There's no reason we should make ourselves suffer for any longer than we need to and be stuck in the stage of "infertility indecision" and how to move forward with our lives. I felt like using a donor is very taboo in the world, but even more so in the frum (Jewish religious) world. My biggest fear was dealing with donor as a frum person and what that would be like.

So many people assume that it's not "kosher." I literally went through the pros and cons of my therapist and husband, and realize I was much more comfortable going the donor route (than adoption.) Then I had to wait for him to decide he was ready too.

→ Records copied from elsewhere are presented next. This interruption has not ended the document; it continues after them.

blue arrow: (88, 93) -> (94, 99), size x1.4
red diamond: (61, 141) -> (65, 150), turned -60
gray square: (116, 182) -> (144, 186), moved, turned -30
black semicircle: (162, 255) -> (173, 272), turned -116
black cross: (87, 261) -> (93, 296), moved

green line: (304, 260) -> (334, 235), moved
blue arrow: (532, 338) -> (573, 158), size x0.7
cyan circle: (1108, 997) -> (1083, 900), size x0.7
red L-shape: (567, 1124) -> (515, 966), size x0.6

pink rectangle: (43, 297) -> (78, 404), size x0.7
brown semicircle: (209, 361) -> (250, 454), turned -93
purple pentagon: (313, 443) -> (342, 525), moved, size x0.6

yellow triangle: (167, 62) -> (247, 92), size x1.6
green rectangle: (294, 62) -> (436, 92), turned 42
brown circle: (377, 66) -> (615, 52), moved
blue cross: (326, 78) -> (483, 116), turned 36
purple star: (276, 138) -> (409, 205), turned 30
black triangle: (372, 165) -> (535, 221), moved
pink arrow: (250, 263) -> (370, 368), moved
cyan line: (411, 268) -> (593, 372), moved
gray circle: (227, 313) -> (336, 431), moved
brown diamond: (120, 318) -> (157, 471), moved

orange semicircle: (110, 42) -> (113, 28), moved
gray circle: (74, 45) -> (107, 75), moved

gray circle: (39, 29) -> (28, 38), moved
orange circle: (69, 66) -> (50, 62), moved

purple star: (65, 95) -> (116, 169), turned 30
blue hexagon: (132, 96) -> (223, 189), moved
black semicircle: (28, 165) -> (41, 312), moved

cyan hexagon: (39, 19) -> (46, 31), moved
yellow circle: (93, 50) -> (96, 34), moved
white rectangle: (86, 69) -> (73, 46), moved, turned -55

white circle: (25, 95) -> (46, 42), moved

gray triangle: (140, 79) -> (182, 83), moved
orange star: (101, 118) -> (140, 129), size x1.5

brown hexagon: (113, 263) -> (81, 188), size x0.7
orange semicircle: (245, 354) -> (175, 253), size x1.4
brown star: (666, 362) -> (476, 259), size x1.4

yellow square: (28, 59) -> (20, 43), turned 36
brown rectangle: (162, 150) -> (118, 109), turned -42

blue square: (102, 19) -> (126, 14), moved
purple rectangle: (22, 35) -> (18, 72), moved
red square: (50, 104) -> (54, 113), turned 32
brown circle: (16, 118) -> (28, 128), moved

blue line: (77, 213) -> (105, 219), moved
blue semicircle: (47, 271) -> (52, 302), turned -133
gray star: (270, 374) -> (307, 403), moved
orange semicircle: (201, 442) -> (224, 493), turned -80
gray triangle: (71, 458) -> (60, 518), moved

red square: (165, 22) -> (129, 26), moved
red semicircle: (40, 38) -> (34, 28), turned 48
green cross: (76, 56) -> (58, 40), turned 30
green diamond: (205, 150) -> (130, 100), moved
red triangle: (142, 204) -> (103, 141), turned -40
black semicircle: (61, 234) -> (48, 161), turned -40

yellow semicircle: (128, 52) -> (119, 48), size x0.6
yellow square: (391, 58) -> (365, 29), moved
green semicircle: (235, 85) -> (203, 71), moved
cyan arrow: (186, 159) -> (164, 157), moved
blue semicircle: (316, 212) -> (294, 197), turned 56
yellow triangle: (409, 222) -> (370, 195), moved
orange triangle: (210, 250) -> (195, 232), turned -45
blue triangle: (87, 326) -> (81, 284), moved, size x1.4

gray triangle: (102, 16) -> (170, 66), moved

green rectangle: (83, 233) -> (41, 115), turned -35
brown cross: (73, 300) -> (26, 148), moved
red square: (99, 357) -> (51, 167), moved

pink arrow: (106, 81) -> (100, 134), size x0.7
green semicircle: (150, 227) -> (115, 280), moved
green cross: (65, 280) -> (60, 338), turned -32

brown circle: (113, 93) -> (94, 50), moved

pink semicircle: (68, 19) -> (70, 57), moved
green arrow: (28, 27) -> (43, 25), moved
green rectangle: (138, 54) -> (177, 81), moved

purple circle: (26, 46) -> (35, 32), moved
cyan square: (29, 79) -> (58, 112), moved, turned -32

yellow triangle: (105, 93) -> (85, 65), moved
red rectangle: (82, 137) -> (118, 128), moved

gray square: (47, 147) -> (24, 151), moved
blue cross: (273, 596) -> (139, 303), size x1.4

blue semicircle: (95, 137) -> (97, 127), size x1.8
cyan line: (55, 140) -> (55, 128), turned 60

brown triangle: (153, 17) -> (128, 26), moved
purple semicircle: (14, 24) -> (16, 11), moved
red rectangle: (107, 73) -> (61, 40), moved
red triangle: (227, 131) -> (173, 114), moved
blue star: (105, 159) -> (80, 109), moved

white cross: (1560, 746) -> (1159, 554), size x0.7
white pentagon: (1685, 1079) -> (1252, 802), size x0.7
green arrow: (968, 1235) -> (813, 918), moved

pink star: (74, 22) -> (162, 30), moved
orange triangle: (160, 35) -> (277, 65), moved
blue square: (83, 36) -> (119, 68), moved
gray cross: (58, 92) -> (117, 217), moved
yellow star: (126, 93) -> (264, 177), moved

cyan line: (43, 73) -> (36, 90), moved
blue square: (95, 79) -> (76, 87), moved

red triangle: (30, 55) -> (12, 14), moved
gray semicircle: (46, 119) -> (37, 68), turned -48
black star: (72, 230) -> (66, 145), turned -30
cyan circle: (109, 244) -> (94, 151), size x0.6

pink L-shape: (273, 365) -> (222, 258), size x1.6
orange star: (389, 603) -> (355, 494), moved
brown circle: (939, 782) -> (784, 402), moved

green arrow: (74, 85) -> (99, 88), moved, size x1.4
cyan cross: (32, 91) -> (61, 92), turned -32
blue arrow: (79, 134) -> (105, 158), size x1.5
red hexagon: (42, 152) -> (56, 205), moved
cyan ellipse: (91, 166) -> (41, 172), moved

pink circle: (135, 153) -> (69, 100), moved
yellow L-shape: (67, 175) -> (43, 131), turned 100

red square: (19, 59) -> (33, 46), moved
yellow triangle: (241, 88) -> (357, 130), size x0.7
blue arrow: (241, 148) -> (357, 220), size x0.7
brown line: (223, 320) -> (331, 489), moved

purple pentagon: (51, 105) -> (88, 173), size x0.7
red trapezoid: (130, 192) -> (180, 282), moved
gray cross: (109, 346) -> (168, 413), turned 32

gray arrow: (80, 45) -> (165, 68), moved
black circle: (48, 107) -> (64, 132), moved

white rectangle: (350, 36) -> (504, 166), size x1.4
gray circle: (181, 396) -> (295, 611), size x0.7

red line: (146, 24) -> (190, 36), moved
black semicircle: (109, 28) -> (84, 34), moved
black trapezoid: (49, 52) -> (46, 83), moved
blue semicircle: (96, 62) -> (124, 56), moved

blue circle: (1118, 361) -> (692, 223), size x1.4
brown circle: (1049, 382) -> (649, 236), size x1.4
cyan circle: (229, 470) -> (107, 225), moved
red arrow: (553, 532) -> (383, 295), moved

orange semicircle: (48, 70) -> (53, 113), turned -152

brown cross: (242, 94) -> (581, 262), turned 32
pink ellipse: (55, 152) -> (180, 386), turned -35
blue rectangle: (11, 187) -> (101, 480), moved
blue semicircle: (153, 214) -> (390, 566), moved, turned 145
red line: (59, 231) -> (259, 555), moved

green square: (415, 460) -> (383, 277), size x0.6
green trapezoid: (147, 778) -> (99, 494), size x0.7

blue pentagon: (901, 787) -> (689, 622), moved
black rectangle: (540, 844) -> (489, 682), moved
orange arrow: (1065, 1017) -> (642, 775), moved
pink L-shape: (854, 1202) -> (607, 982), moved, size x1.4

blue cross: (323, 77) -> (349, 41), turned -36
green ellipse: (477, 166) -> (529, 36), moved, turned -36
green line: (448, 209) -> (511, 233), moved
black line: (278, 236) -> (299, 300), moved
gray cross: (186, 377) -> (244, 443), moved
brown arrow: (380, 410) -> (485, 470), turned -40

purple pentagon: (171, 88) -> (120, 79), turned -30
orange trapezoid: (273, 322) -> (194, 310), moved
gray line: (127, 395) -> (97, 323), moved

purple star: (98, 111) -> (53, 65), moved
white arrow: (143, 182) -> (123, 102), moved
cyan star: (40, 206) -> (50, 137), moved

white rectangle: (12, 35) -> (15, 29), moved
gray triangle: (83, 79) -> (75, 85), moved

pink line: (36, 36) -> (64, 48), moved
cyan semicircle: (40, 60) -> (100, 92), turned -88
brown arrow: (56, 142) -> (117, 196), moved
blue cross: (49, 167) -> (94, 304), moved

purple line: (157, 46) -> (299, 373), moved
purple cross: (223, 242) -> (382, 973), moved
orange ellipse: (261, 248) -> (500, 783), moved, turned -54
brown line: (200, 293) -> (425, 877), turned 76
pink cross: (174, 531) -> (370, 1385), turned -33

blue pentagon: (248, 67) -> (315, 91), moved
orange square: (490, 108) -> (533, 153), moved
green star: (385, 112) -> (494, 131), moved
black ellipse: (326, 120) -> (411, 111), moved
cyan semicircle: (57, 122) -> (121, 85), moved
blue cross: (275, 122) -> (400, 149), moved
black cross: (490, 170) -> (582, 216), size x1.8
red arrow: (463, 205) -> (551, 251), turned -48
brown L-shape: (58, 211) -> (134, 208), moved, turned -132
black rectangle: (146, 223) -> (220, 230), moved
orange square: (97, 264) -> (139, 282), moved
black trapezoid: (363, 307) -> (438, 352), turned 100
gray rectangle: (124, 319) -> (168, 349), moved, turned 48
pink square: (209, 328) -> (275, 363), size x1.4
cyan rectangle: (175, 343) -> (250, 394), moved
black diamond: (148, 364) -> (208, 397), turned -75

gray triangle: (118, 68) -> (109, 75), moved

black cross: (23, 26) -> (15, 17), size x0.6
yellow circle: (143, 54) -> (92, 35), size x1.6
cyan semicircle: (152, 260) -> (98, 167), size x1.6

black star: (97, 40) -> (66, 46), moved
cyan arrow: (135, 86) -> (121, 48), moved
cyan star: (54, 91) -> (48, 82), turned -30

The grief process comes in waves even to this day because I'm still sad for my husband's genetic loss, but it feels separate from our kids. There's a concept of a "dream child" that was lost, the one that shares both of our genes who we will never know. I mourn for our lost innocence of thinking we could get married and have kids right away.

Over the years, I had periods of being jaded about G-d and faith and mikvah, but I'm starting to connect more again recently. It's all sad and happy at the same time. We have a beautiful life, but we're still sad for what we went through all those years.

Husband: I've discovered that you never feel ready all of a sudden no matter how much you prepare for something. So I asked my wife to set things in motion by finding the right agency and choosing a donor. This allowed me to more gradually accept the change taking place in our lives, for the end result that you both wanted. This set things in motion so that it would rip the bandaid off. It makes me happy and proud to see my wife fulfill her dreams and motherhood.

Your kids-did you love them immediately?

I'm absolutely in love with my kids. And I give myself full permission to complain about them as much as "regular" fertile parents do. My issue in warming up to my first child was more due to postpartum depression and not about them being donor conceived. For me, it was easy to be comfortable with this aspect before moving forward with a donor and I didn't really question if I could love them.

Husband: I love our children holy and unconditionally, but separately from that, I still hold on to a grief that will always be with me. My diagnosis and the grief that comes with it, is part of the definition of who I am. I internalize that as part of my identity.

How did you decide if/when to tell your kids?

I did a lot of research over the years about how donor conceived children may feel about this. Of course, it's really different depending on how and what age they find out. During pregnancy, I really thought about it and enjoyed being normal and happy. When my first child was about one and more of a "real person," I started to consider again what this would all mean to them one day.

I initially agreed on telling them around bar/bat mitzvah age, but after doing more research, I felt waiting any amount of time would be wrong. We've started reading child friendly books about donor conception to our kids from a very young age and practice talking about it on a basic level. They don't really care yet and some day they may. We specifically chose a donor who would be open when our kids are older in case they want to find out more of their medical history or genetic origins.

Who knows in your family? Beyond your family? How did you make those decisions?

We made the decision by talking it out amongst ourselves and more therapy! I don't see it as a secret-more as private information. We are taking baby steps towards being more open at a pace that feels comfortable to us. Maybe in the future you'll see us on an instalive!

What would you say to someone considering this? If they are scared?

You have to weigh your end goal (having kids) with your current discomfort. Read as much as you can and listen to stories of donor conceived people, recipient parents and take it all in. There is not a "cure" to a medical problem and it doesn't erase the grief, but it is a way of having kids.

Remind yourself that Hashem (G-d) doesn't want you to be miserable. We have zero regrets with using a donor-it's been a great tool for us to experience what we always wished for. Having children through donor has given us a second chance at the life that we never thought was possible for us.